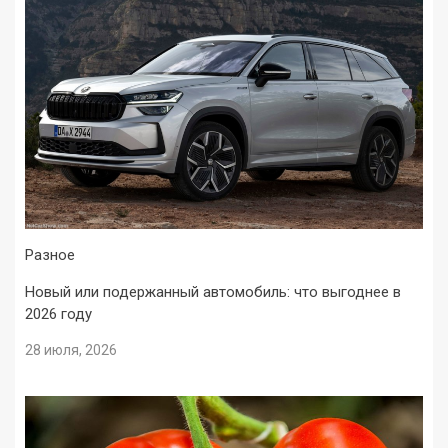
Разное
Новый или подержанный автомобиль: что выгоднее в
2026 году
28 июля, 2026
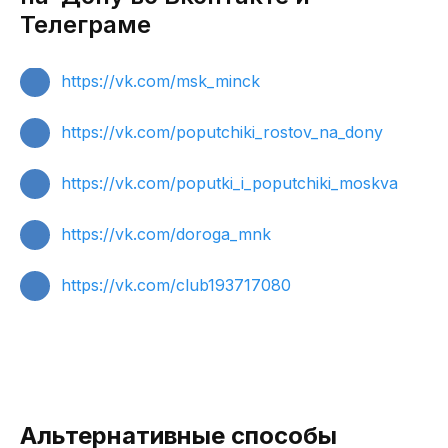
Телеграме
https://vk.com/msk_minck
https://vk.com/poputchiki_rostov_na_dony
https://vk.com/poputki_i_poputchiki_moskva
https://vk.com/doroga_mnk
https://vk.com/club193717080
Альтернативные способы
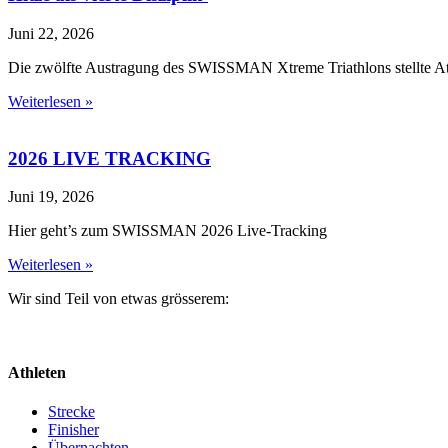
Juni 22, 2026
Die zwölfte Austragung des SWISSMAN Xtreme Triathlons stellte Ath
Weiterlesen »
2026 LIVE TRACKING
Juni 19, 2026
Hier geht’s zum SWISSMAN 2026 Live-Tracking
Weiterlesen »
Wir sind Teil von etwas grösserem:
Athleten
Strecke
Finisher
Übernachten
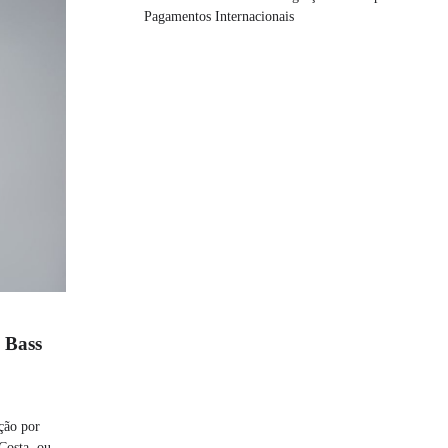
Pagamentos Internacionais
 Bass
ção por
Costa, ou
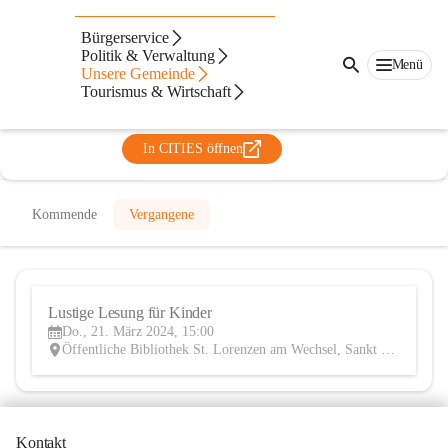
Öffentliche Bücherei St.Lorenzen
Bürgerservice
am Wechsel
Politik & Verwaltung
Menü
Unsere Gemeinde
@offentliche-bucherei-stlorenzen-am-wechsel
Tourismus & Wirtschaft
Bibliothek
In CITIES öffnen
Kommende
Vergangene
Lustige Lesung für Kinder
21
Do., 21. März 2024, 15:00
MÄR
Öffentliche Bibliothek St. Lorenzen am Wechsel, Sankt Lorenzen am Wechsel 23, 8242, Sankt Lorenzen am Wechsel, Hartberg-Fürstenfeld, Steiermark, AUT
Kontakt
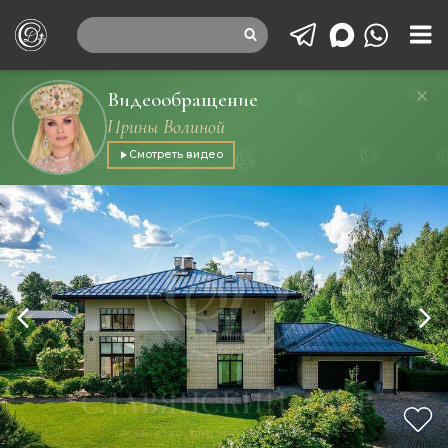
Видеообращение
Ирины Волиной
Смотреть видео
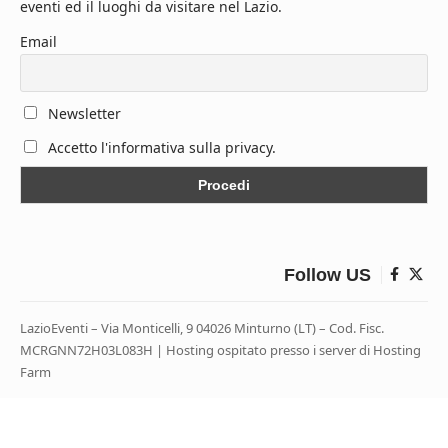
eventi ed il luoghi da visitare nel Lazio.
Email
Newsletter
Accetto l'informativa sulla privacy.
Follow US
LazioEventi – Via Monticelli, 9 04026 Minturno (LT) – Cod. Fisc.
MCRGNN72H03L083H | Hosting ospitato presso i server di Hosting
Farm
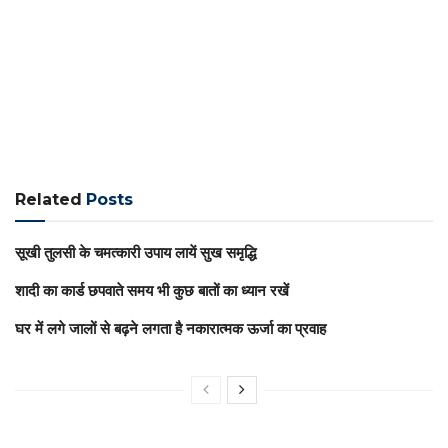
Related
Posts
सूखी तुलसी के चमत्कारी उपाय लायें सुख समृद्धि
शादी का कार्ड छपवाते समय भी कुछ बातों का ध्यान रखें
घर में लगे जालों से बढ़ने लगता है नकारात्मक ऊर्जा का प्रवाह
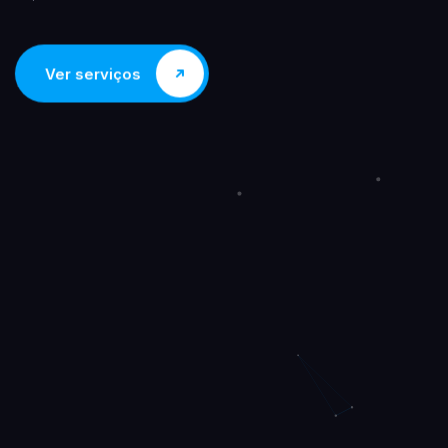
Ver serviços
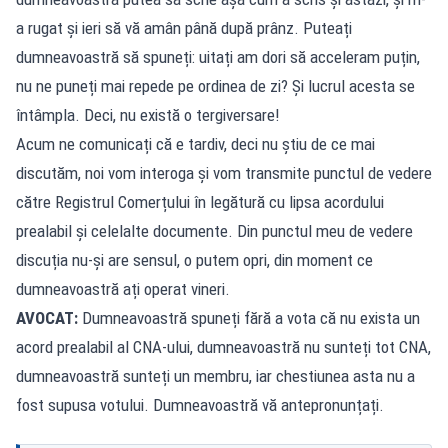
a rugat și ieri să vă amân până după prânz. Puteați
dumneavoastră să spuneți: uitați am dori să acceleram puțin,
nu ne puneți mai repede pe ordinea de zi? Și lucrul acesta se
întâmpla. Deci, nu există o tergiversare!
Acum ne comunicați că e tardiv, deci nu știu de ce mai
discutăm, noi vom interoga și vom transmite punctul de vedere
către Registrul Comerțului în legătură cu lipsa acordului
prealabil și celelalte documente. Din punctul meu de vedere
discuția nu-și are sensul, o putem opri, din moment ce
dumneavoastră ați operat vineri.
AVOCAT:
Dumneavoastră spuneți fără a vota că nu exista un
acord prealabil al CNA-ului, dumneavoastră nu sunteți tot CNA,
dumneavoastră sunteți un membru, iar chestiunea asta nu a
fost supusa votului. Dumneavoastră vă antepronunțați.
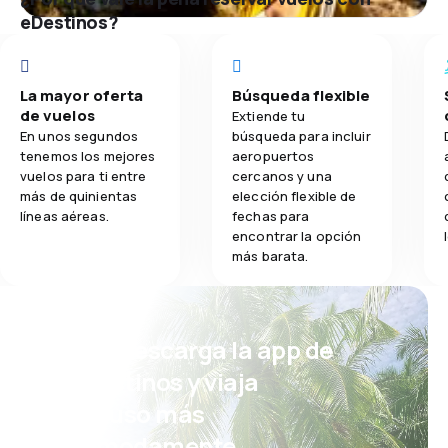
eDestinos?
La mayor oferta
Búsqueda flexible
de vuelos
Extiende tu
En unos segundos
búsqueda para incluir
tenemos los mejores
aeropuertos
vuelos para ti entre
cercanos y una
más de quinientas
elección flexible de
líneas aéreas.
fechas para
encontrar la opción
más barata.
¡Eh! Descarga la app de
eDestinos y viaja
incluso más
cómodamente.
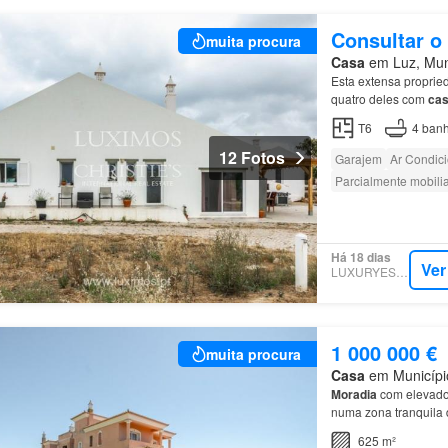
Consultar o
muita procura
Casa
em Luz, Muni
Esta extensa propri
quatro deles com
ca
está equipada com ar
T6
4
banh
12 Fotos
Garajem
Ar Condic
Parcialmente mobili
Há 18 dias
Ver
LUXURYESTATE
1 000 000 €
muita procura
Casa
em Município
Moradia
com elevado 
numa zona tranquila
625 m²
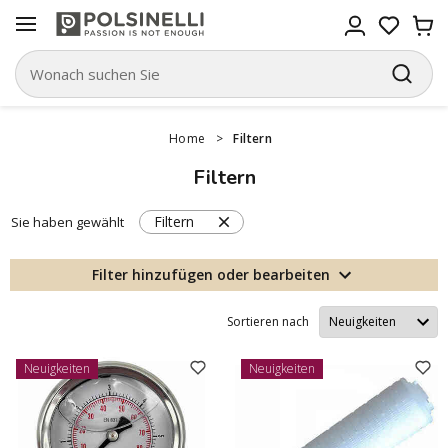
Home
>
Filtern
Filtern
Filtern
Sie haben gewählt
Filter hinzufügen oder bearbeiten
Sortieren nach
Neuigkeiten
Neuigkeiten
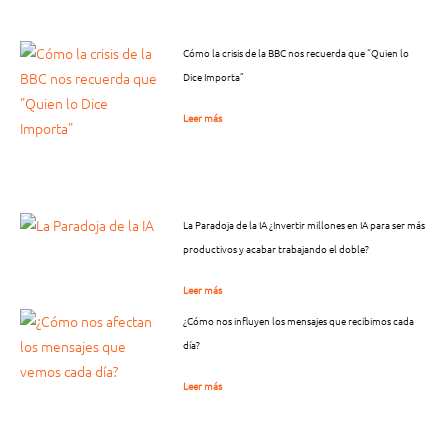
Cómo la crisis de la BBC nos recuerda que “Quien lo
Dice Importa”
Leer más
La Paradoja de la IA ¿Invertir millones en IA para ser más
productivos y acabar trabajando el doble?
Leer más
¿Cómo nos influyen los mensajes que recibimos cada
día?
Leer más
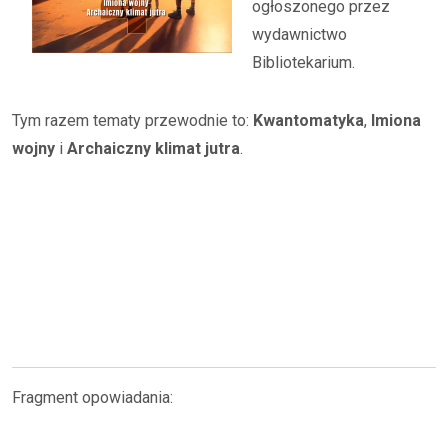
ogłoszonego przez
wydawnictwo
Bibliotekarium.
Tym razem tematy przewodnie to:
Kwantomatyka
,
Imiona
wojny
i
Archaiczny klimat jutra
.
Fragment opowiadania:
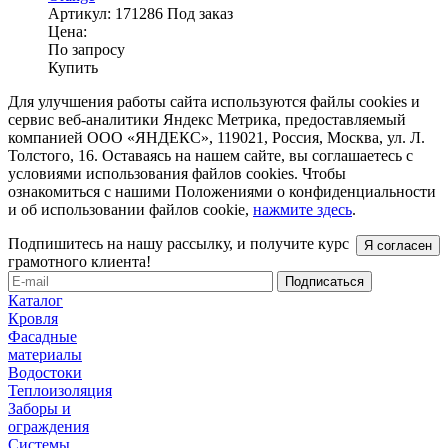
Артикул:
171286
Под заказ
Цена:
По запросу
Купить
Для улучшения работы сайта используются файлы cookies и
сервис веб-аналитики Яндекс Метрика, предоставляемый
компанией ООО «ЯНДЕКС», 119021, Россия, Москва, ул. Л.
Толстого, 16. Оставаясь на нашем сайте, вы соглашаетесь с
условиями использования файлов cookies. Чтобы
ознакомиться с нашими Положениями о конфиденциальности
и об использовании файлов cookie,
нажмите здесь
.
Подпишитесь на нашу рассылку, и получите курс
Я согласен
грамотного клиента!
Каталог
Кровля
Фасадные
материалы
Водостоки
Теплоизоляция
Заборы и
ограждения
Системы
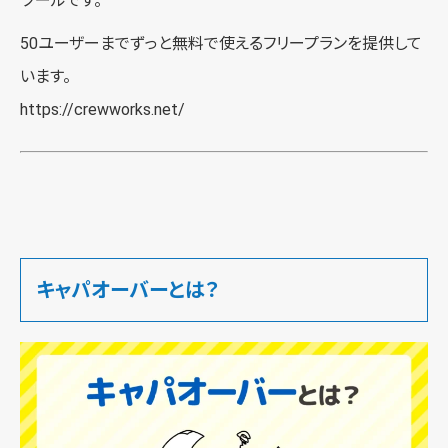
ツールです。
50ユーザーまでずっと無料で使えるフリープランを提供して
います。
https://crewworks.net/
キャパオーバーとは？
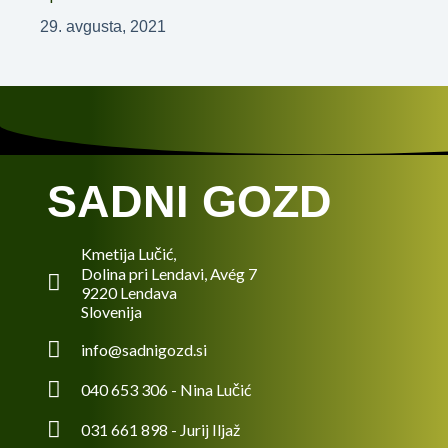
29. avgusta, 2021
SADNI GOZD
Kmetija Lučić,
Dolina pri Lendavi, Avég 7
9220 Lendava
Slovenija
info@sadnigozd.si
040 653 306 - Nina Lučić
031 661 898 - Jurij Iljaž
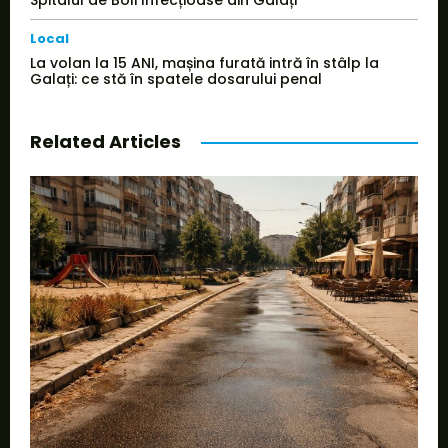
Spitalul de Boli Infecțioase din Galați
Local
La volan la 15 ANI, mașina furată intră în stâlp la
Galați: ce stă în spatele dosarului penal
Related Articles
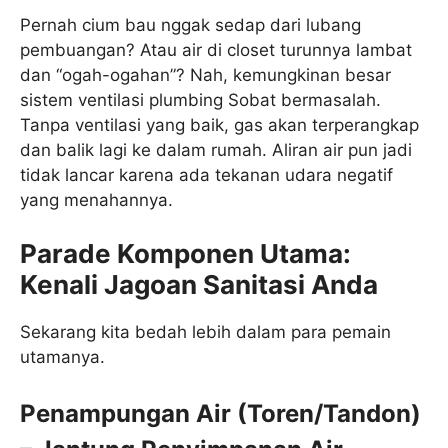
Pernah cium bau nggak sedap dari lubang
pembuangan? Atau air di closet turunnya lambat
dan “ogah-ogahan”? Nah, kemungkinan besar
sistem ventilasi plumbing Sobat bermasalah.
Tanpa ventilasi yang baik, gas akan terperangkap
dan balik lagi ke dalam rumah. Aliran air pun jadi
tidak lancar karena ada tekanan udara negatif
yang menahannya.
Parade Komponen Utama:
Kenali Jagoan Sanitasi Anda
Sekarang kita bedah lebih dalam para pemain
utamanya.
Penampungan Air (Toren/Tandon)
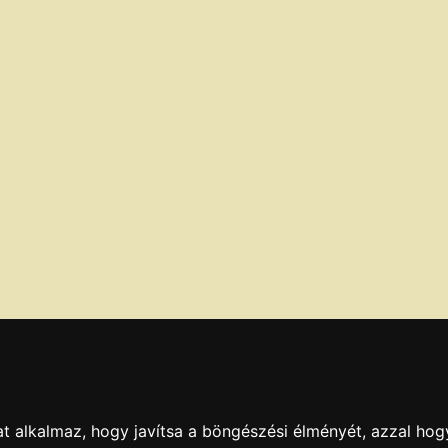
t alkalmaz, hogy javítsa a böngészési élményét, azzal hog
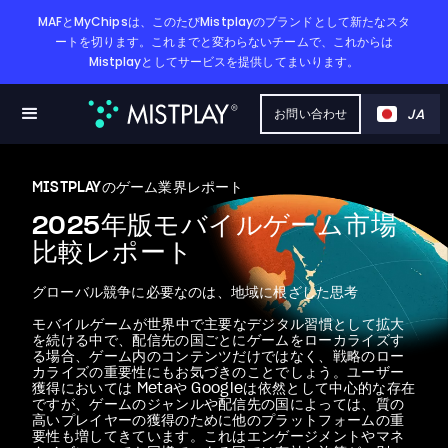
MAFとMyChipsは、このたびMistplayのブランドとして新たなスタ
ートを切ります。これまでと変わらないチームで、これからは
Mistplayとしてサービスを提供してまいります。
JA
お問い合わせ
MISTPLAYのゲーム業界レポート
2025年版モバイルゲーム市場
比較レポート
グローバル競争に必要なのは、地域に根ざした思考
モバイルゲームが世界中で主要なデジタル習慣として拡大
を続ける中で、配信先の国ごとにゲームをローカライズす
る場合、ゲーム内のコンテンツだけではなく、戦略のロー
カライズの重要性にもお気づきのことでしょう。ユーザー
獲得においては Metaや Googleは依然として中心的な存在
ですが、ゲームのジャンルや配信先の国によっては、質の
高いプレイヤーの獲得のために他のプラットフォームの重
要性も増してきています。これはエンゲージメントやマネ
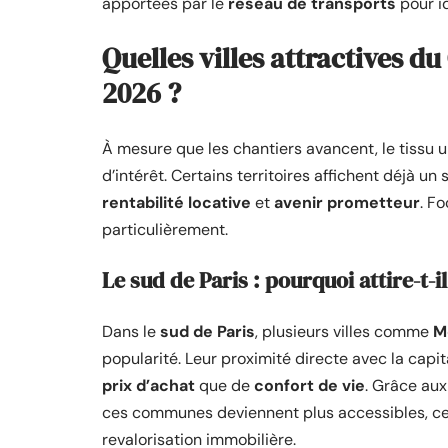
apportées par le
réseau de transports
pour i
Quelles villes attractives du
2026 ?
À mesure que les chantiers avancent, le tissu 
d’intérêt. Certains territoires affichent déjà 
rentabilité locative
et
avenir prometteur
. F
particulièrement.
Le sud de Paris : pourquoi attire-t-i
Dans le
sud de Paris
, plusieurs villes comme
M
popularité. Leur proximité directe avec la capit
prix d’achat
que de
confort de vie
. Grâce au
ces communes deviennent plus accessibles, ce q
revalorisation immobilière.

::::

• [Work instructions]: Quote the data above exactly from the line with "Sortieren nach" to the line with "高いプレイヤーの獲得のために他のプラットフォームの重", both ends counted, and nothing else. Pictures don't go in.

• [Answer]:
Sortieren nach
Neuigkeiten
Neuigkeiten
Cómo la crisis de la BBC nos recuerda que “Quien lo
Dice Importa”
Leer más
La Paradoja de la IA ¿Invertir millones en IA para ser más
productivos y acabar trabajando el doble?
Leer más
¿Cómo nos influyen los mensajes que recibimos cada
día?
Leer más
ogłoszonego przez
wydawnictwo
Bibliotekarium.
Tym razem tematy przewodnie to:
Kwantomatyka
,
Imiona
wojny
i
Archaiczny klimat jutra
.
Fragment opowiadania:
Артикул:
171286
Под заказ
Цена:
По запросу
Купить
Для улучшения работы сайта используются файлы cookies и
сервис веб-аналитики Яндекс Метрика, предоставляемый
компанией ООО «ЯНДЕКС», 119021, Россия, Москва, ул. Л.
Толстого, 16. Оставаясь на нашем сайте, вы соглашаетесь с
условиями использования файлов cookies. Чтобы
ознакомиться с нашими Положениями о конфиденциальности
и об использовании файлов cookie,
нажмите здесь
.
Подпишитесь на нашу рассылку, и получите курс
Я согласен
грамотного клиента!
Каталог
Кровля
Фасадные
материалы
Водостоки
Теплоизоляция
Заборы и
ограждения
Системы
ツールです。
50ユーザーまでずっと無料で使えるフリープランを提供して
います。
https://crewworks.net/
キャパオーバーとは？
29. avgusta, 2021
SADNI GOZD
Kmetija Lučić,
Dolina pri Lendavi, Avég 7
9220 Lendava
Slovenija
info@sadnigozd.si
040 653 306 - Nina Lučić
031 661 898 - Jurij Iljaž
Spitalul de Boli Infecțioase din Galați
Local
La volan la 15 ANI, mașina furată intră în stâlp la
Galați: ce stă în spatele dosarului penal
Related Articles
Pernah cium bau nggak sedap dari lubang
pembuangan? Atau air di closet turunnya lambat
dan “ogah-ogahan”? Nah, kemungkinan besar
sistem ventilasi plumbing Sobat bermasalah.
Tanpa ventilasi yang baik, gas akan terperangkap
dan balik lagi ke dalam rumah. Aliran air pun jadi
tidak lancar karena ada tekanan udara negatif
yang menahannya.
Parade Komponen Utama:
Kenali Jagoan Sanitasi Anda
Sekarang kita bedah lebih dalam para pemain
utamanya.
Penampungan Air (Toren/Tandon)
t alkalmaz, hogy javítsa a böngészési élményét, azzal hog
MAFとMyChipsは、このたびMistplayのブランドとして新たなスタ
ートを切ります。これまでと変わらないチームで、これからは
Mistplayとしてサービスを提供してまいります。
JA
お問い合わせ
MISTPLAYのゲーム業界レポート
2025年版モバイルゲーム市場
比較レポート
グローバル競争に必要なのは、地域に根ざした思考
モバイルゲームが世界中で主要なデジタル習慣として拡大
を続ける中で、配信先の国ごとにゲームをローカライズす
る場合、ゲーム内のコンテンツだけではなく、戦略のロー
カライズの重要性にもお気づきのことでしょう。ユーザー
獲得においては Metaや Googleは依然として中心的な存在
ですが、ゲームのジャンルや配信先の国によっては、質の
高いプレイヤーの獲得のために他のプラットフォームの重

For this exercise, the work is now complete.